▸ Supplied information:
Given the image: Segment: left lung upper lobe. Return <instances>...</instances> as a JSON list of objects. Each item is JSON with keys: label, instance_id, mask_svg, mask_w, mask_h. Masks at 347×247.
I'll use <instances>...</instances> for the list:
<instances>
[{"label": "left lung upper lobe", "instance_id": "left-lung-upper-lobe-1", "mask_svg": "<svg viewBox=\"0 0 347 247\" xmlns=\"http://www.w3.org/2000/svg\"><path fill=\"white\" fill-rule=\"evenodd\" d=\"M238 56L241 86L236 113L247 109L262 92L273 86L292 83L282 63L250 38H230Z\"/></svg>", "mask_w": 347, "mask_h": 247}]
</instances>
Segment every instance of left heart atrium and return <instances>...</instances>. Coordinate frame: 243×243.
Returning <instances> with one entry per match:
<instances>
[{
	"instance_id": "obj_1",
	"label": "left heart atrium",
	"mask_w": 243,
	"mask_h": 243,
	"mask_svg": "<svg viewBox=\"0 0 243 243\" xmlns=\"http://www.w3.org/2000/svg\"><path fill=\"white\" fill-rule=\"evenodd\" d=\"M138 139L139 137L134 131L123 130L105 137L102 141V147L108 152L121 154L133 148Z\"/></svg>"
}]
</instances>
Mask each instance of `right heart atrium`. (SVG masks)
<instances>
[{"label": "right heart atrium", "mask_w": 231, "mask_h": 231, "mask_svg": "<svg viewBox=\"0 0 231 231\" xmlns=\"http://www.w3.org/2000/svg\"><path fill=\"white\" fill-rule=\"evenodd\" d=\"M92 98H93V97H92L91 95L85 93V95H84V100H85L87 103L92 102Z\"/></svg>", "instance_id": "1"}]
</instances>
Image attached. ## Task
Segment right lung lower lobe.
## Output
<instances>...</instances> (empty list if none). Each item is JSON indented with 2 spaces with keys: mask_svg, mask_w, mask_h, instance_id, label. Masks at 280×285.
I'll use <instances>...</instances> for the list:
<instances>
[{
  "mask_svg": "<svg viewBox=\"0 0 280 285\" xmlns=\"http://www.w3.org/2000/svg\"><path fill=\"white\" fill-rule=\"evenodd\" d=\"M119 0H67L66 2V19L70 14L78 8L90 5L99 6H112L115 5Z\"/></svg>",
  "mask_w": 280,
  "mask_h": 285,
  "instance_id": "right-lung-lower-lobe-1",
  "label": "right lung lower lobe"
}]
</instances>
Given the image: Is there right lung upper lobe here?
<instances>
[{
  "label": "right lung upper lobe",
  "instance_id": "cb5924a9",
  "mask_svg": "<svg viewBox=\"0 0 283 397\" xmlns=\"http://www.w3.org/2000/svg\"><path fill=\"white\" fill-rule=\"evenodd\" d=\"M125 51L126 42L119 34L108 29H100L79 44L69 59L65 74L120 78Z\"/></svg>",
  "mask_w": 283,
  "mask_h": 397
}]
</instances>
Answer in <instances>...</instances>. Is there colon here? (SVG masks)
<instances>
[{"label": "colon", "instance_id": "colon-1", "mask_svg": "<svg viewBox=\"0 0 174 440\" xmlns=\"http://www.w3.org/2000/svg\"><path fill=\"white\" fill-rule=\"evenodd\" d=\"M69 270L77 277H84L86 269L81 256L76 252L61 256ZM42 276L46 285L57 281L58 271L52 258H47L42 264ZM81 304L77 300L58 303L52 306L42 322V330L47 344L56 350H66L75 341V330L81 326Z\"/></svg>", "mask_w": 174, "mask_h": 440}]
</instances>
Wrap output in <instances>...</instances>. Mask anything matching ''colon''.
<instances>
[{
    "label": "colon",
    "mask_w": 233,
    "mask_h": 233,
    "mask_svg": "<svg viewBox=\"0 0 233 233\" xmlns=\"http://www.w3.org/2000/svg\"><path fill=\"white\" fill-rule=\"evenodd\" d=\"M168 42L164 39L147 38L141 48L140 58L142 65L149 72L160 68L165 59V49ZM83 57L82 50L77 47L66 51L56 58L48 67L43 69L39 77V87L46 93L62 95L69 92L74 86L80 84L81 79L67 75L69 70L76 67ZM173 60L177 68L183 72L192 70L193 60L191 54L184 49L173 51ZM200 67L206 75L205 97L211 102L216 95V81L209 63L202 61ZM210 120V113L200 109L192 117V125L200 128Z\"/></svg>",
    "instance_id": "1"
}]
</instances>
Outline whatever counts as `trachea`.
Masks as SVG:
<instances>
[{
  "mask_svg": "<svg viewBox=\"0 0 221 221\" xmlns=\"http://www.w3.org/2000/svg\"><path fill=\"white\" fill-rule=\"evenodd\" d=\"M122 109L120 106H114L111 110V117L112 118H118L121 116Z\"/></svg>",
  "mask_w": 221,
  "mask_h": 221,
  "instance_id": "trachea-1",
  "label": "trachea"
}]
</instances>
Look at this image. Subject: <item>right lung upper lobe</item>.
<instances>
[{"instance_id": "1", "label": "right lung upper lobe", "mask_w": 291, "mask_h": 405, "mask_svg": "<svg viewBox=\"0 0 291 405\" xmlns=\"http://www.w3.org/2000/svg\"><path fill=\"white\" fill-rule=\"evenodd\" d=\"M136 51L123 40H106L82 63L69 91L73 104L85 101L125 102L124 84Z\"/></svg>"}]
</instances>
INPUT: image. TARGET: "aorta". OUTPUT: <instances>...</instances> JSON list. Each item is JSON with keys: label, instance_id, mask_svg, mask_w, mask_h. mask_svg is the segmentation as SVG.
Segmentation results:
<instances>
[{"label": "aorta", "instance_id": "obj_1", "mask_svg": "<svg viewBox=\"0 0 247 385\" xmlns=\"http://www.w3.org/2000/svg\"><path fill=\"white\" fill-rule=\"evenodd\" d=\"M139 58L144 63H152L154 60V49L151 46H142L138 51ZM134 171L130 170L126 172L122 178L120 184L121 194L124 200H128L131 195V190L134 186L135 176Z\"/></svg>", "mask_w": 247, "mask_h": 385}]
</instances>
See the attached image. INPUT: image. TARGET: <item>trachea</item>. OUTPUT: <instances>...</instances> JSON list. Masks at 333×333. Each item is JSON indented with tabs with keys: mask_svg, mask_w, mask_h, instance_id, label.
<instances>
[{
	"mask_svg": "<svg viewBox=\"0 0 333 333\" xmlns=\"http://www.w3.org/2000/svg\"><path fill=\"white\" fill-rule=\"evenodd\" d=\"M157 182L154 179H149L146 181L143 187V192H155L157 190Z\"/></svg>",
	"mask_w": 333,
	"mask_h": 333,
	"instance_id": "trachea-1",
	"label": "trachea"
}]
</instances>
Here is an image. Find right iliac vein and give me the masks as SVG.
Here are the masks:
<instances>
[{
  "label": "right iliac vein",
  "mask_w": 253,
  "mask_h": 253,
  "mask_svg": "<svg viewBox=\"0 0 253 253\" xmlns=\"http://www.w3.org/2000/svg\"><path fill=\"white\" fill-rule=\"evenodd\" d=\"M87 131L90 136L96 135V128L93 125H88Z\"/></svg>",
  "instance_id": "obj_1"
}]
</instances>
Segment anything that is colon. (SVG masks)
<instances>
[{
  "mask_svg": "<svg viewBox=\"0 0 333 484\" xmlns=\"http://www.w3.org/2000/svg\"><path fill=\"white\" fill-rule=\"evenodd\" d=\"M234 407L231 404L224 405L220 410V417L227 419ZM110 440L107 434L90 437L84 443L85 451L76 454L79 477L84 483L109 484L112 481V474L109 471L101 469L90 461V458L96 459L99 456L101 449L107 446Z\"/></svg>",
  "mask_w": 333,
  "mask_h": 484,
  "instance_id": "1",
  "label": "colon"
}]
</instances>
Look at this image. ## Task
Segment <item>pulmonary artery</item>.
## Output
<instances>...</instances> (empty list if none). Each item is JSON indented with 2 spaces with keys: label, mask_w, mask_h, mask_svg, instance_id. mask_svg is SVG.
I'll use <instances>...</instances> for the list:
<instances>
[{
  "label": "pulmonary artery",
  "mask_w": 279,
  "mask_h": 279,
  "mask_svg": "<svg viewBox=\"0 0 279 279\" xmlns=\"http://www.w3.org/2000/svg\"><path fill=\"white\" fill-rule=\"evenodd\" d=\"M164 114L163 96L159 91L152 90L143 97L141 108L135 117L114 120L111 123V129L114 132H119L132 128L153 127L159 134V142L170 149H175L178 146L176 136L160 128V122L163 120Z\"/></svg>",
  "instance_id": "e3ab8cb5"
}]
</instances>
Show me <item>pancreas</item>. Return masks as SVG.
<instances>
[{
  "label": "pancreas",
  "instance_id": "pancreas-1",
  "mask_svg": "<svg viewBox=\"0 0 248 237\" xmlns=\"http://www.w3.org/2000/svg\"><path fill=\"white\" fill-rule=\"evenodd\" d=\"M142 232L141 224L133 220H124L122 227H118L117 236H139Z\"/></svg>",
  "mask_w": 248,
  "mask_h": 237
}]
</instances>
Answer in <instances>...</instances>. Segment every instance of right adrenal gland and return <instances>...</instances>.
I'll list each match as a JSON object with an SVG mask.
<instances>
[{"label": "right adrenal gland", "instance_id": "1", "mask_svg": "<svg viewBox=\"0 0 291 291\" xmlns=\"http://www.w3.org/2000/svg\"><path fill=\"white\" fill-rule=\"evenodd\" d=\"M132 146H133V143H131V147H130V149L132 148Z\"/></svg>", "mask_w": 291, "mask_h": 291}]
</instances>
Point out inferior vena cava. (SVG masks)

▸ What to produce: Across the data, count every line where the string "Task" turns up, then write only that count.

▸ Your response: 2